Chapter 37
Maggie arrives at Ingrid’s the next day. By now the Botox injection sites on her forehead no longer hurt, but the confusion of having her story ripped from her pages has only swollen. She turns to Ingrid, trying to figure out the best way to bring it up.
“So! Our fourth transfusion,” Ingrid says, smiling. Maggie notes how there are no wrinkles on Ingrid’s skin anywhere. She looks amazing. Jealousy stews inside her. “Have you thought about what you’re going to do with the money?”
“I was thinking of using it to copyright my words,” Maggie tosses out. She studies Ingrid’s reaction. There’s no sign of recognition. Just a funny look. They wait until Teresa, the nurse, gets the machine going and leaves them.
“Your words are automatically copyrighted, honey,” Ingrid says when it’s just them.
“Really?” she asks, lifting an eyebrow. She quickly corrects her face muscles, remembering Dr. Samuels’s folded paper. Ugh, is this what life’s going to be like from now on? “That’s interesting.”
“Why’s it interesting?”
Maggie comes right out and says it. “Because I saw parts of my story being used to describe Summer Rain over the weekend.”
Silence. Maggie waits, feeling the cold blast of the AC on her bare shoulders. She hadn’t meant to just blurt it out like that, but she hasn’t slept for days, and her soul’s distraught, and her anxiety’s high, and her ex’s book is going to auction, and she just needs to know, is it true?

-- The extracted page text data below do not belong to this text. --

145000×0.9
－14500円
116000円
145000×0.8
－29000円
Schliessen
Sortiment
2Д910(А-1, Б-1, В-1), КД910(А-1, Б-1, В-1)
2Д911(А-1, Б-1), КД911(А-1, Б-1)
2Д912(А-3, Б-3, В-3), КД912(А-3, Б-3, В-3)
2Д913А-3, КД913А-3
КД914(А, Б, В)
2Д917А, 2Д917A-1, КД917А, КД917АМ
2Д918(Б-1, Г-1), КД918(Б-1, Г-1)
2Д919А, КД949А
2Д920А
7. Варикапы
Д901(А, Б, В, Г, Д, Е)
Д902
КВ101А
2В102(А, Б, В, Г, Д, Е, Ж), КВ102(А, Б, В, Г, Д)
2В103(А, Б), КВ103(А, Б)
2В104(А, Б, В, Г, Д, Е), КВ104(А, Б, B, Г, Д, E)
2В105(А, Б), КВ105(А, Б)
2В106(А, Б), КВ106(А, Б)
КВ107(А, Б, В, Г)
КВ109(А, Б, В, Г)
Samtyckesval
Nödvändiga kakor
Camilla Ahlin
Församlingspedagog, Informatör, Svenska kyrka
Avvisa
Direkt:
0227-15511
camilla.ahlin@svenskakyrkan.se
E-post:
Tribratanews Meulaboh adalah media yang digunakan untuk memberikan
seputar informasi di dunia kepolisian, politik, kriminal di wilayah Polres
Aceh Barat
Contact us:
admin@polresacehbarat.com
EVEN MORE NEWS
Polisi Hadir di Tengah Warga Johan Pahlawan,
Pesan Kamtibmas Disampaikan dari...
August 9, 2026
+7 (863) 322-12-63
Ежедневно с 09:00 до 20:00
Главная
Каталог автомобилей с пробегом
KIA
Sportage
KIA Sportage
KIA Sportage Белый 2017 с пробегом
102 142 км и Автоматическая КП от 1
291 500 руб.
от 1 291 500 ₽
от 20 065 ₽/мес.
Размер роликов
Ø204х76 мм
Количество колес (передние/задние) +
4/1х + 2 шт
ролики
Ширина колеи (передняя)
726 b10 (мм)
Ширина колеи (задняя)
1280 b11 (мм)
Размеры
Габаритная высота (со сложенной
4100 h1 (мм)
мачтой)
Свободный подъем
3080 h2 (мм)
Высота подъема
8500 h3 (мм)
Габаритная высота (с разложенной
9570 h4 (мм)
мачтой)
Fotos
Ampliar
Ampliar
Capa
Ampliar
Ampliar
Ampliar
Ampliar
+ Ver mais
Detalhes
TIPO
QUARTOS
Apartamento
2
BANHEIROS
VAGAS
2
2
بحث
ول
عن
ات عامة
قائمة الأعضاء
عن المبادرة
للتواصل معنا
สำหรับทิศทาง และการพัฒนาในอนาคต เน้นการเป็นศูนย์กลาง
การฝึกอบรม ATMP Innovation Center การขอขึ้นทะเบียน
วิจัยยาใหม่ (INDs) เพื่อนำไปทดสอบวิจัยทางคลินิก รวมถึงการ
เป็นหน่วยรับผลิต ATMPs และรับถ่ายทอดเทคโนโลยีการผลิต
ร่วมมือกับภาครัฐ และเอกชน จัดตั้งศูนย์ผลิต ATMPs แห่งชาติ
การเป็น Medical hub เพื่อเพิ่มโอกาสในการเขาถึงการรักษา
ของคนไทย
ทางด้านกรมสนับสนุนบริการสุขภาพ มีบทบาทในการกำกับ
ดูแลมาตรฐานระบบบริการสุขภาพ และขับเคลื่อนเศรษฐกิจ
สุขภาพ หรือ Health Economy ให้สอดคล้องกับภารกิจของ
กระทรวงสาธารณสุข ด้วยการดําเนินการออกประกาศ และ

“Where did you get that?” Ingrid finally says.
“I read it on Instagram…My roommate saw it,” Maggie says, pulling her phone out and showing Ingrid the screenshot of the Story. She hasn’t been able to bring herself to look up the actual gossip account on Instagram or follow it, but she’s pulled up the screenshot more times than she can count.
Ingrid glances at it, then rolls her eyes.
“I hope you know that account’s run by bored caterers from craft services.
And it’s not going to be like you and Vivian at all!
It’s going to be entirely different. We haven’t even decided on a writer yet.
Whoever we go with, they’re going to have a totally different vision.
I was just throwing out possibilities for some type of trauma, because that’s what the studio wanted… ”
As Ingrid tries to justify her action, Maggie can’t move.
Her mind’s unraveling. Ingrid just confirmed she took a part of her story.
Just went and took it. Didn’t even ask. She wants to scream into her fist. Wants to yank the IV out of her arm and run out of there.
Instead, she says as calmly as she can, “But it’s my story. ”
“I know. And you’re going to get to tell it. If anything, this will make it easier for your book when it’s ready.”
“How?” Maggie asks, wanting to laugh. Exactly how does stealing her story make it easier for her?
“If Summer Rain does well, which it will, it’ll make it that much easier to push your movie through when the time comes.
We live in a world of comps, Maggie. Why do you think we have so many remakes?
And movies with similar plots? I mean, just look at the hits of the past hundred years.
There’s The Thin Red Line and Saving Private Ryan. Superbad and Booksmart… ”
As Ingrid starts naming movies, one after another, Maggie tries to figure out what to do.
Should she leave? Get up right now and walk out?
Forget the money, forget the option, and forget Ingrid helping her get an agent?
Just fucking march out and never look back?
Or should she suck it up and get over the fact that this happened to her for the sake of not closing the door on Ingrid and all the great things that she has given her…
and can still give her? As she’s thinking, a third option pops up.
What if she’s the screenwriter for Summer Rain?
Then she can control the whole script and the parts that are based on her life—and it won’t feel like misappropriation.
She’ll be the architect of her own literary destiny.
As the blood courses through them, she starts plotting how to get there.